Message par worldfairs » 30 juil. 2018 12:55 pm

Article de la revue "La construction moderne" du 22 novembre 1925

Le Pavillon britannique qui s’élève au Cours-la-Reine au débouché du pont Alexandre-III, près le Pavillon d’Italie, contraste étrangement avec ce dernier. Il montre que les Italiens sont restés, comme nous l’écrivions, attachés jusqu’à ce jour aux classiques et que les Britanniques, au contraire, rompant avec toutes les traditions, se sont lancés vers une architecture nouvelle.

Paris 1925 - Architecture, pavillons - Le pavillon Britanique - Le pavillon Britannique - Façade et porte principale - britannique.jpg
Le pavillon Britannique - Façade et porte principale

Comme pour le Pavillon italien, Il a été beaucoup écrit sur le Pavillon britannique, on a même écrit des énormités, comme nous le verrons plus loin.

Le catalogue de la Section britannique nous indique que ce Pavillon a été construit d’après les plans et dessins de MM. Easton et Robertson, de Londres, heureux candidats d'un concours organisé, à cet effet par le Département du Commerce d’outre-mer britannique, d’autre part, l’assesseur M. Goodhart-Rendel a été désigné par l’Institut royal des Architectes britanniques et sa décision a été l’objet de l’approbation de la Commission des Beaux-Arts de création récente.

Nous sommes d’autant plus étonné de cette conception nouvelle que l’architecte Robertson a fait une grande partie de ses études à l'Ecole des Beaux-Arts de Paris et qu’il a composé des œuvres charmantes.

Par son ensemble extérieur, la forme du Pavillon britannique nous rappelle l’aspect extérieur d’une église, il en a l’entrée et même le clocher. A ce propos, qu’il nous soit permis de citer l’avis d’un critique d’un grand périodique français sur le Pavillon britannique : « Nous le proposons comme modèle à qui voudrait construire un casino. Ce n’est pas le moindre étonnement que suscite ce spectacle de l’Exposition que de voir côte à côte deux pavillons qui paraissent bien peu ressembler au génie des deux nations qui les construisirent : le Pavillon de la sage Angleterre, si profondément attachée à son passé artistique, participe d’un casino ou d’un bar d’une station balnéaire et celui de l’Italie, patrie du futurisme et des a audaces esthétiques, est un compendium de tous les classiques périmés. »

Paris 1925 - Architecture, pavillons - Le pavillon Britanique - Le pavillon Britannique - Vue d'ensemble - britannique1.jpg
Le pavillon Britannique - Vue d'ensemble

Ainsi ce critique d’architecture ignore que les Italiens vont excessivement lentement.

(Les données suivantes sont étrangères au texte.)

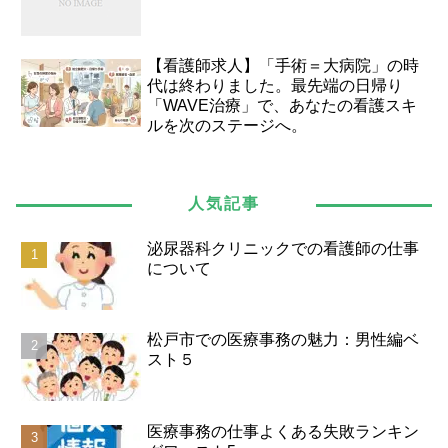
【看護師求人】「手術＝大病院」の時
代は終わりました。最先端の日帰り
「WAVE治療」で、あなたの看護スキ
ルを次のステージへ。
人気記事
泌尿器科クリニックでの看護師の仕事
について
松戸市での医療事務の魅力：男性編ベ
スト５
医療事務の仕事よくある失敗ランキン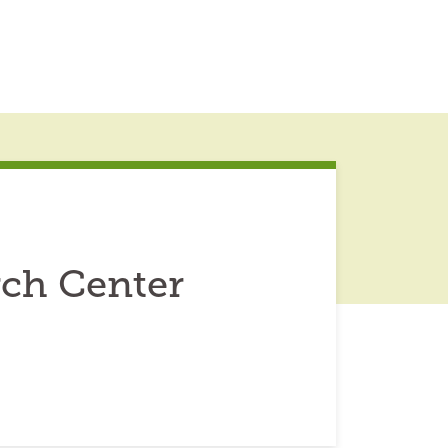
rch Center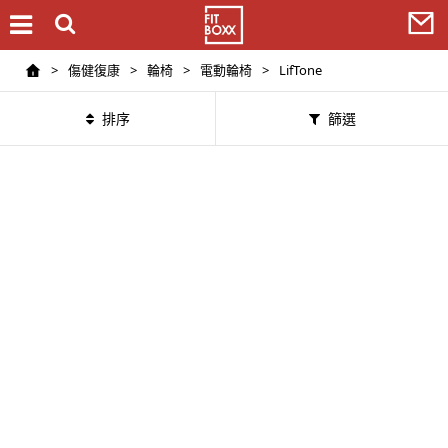
>
傷健復康
>
輪椅
>
電動輪椅
>
LifTone
排序
篩選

Il nous parle des futuristes en Italie, il en ignore certainement le nombre et l’importance. Il ignore aussi dans son article que les Anglais ont créé le « Modem Style », qui est un art moderne, il y a plus de vingt ans.

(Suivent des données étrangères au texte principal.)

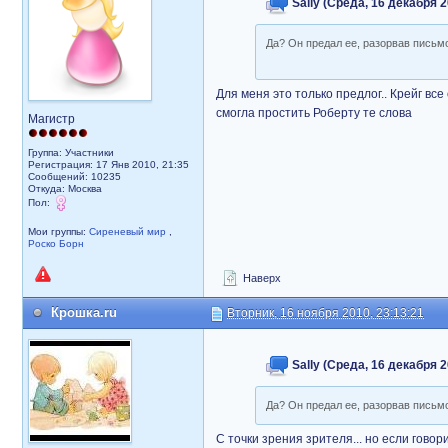
Sally (Среда, 16 декабря 2
Да? Он предал ее, разорвав письмо.
Для меня это только предлог.. Крейг вс
смогла простить Роберту те слова
Магистр
Группа: Участники
Регистрация: 17 Янв 2010, 21:35
Сообщений: 10235
Откуда: Москва
Пол:
Мои группы:
Сиреневый мир
,
Роско Борн
Наверх
Крошка.ru
Вторник, 16 ноября 2010, 23:13:21
Sally (Среда, 16 декабря 2
Да? Он предал ее, разорвав письмо.
С точки зрения зрителя... но если говор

L’ensemble du Pavillon britannique est composé de quatre parties unies entre elles; de l’extérieur il est aisé de se rendre compte de la destination de chacune.

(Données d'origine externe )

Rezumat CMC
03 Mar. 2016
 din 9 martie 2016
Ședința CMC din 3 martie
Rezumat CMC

D’abord une grande partie haute, sur un plan presque carré contenant le hall d’entrée avec une avancée dans laquelle s’ouvre l’entrée principale.

Puis une longue partie plus basse et plus étroite contenant les stands d’exposition ouverts sur les côtés d’une longue galerie médiane.

Ensuite une haute partie, sur un plan carré, la plus haute de l’édifice pour former un grand hall réservé à l’Art religieux qui est fort important dans l’Empire britannique.
Et enfin une autre partie, la plus basse du Pavillon, rectangulaire, avec deux pans pour terminer l’édifice, contenant les bureaux, les offices, comme on dit en Angleterre, communiquant par deux portes symétriques avec le bail réservé à l’Art religieux et ayant, aussi une entrée sur chacun de ses côtés par laquelle on peut accéder sans passer par les salles d’exposition.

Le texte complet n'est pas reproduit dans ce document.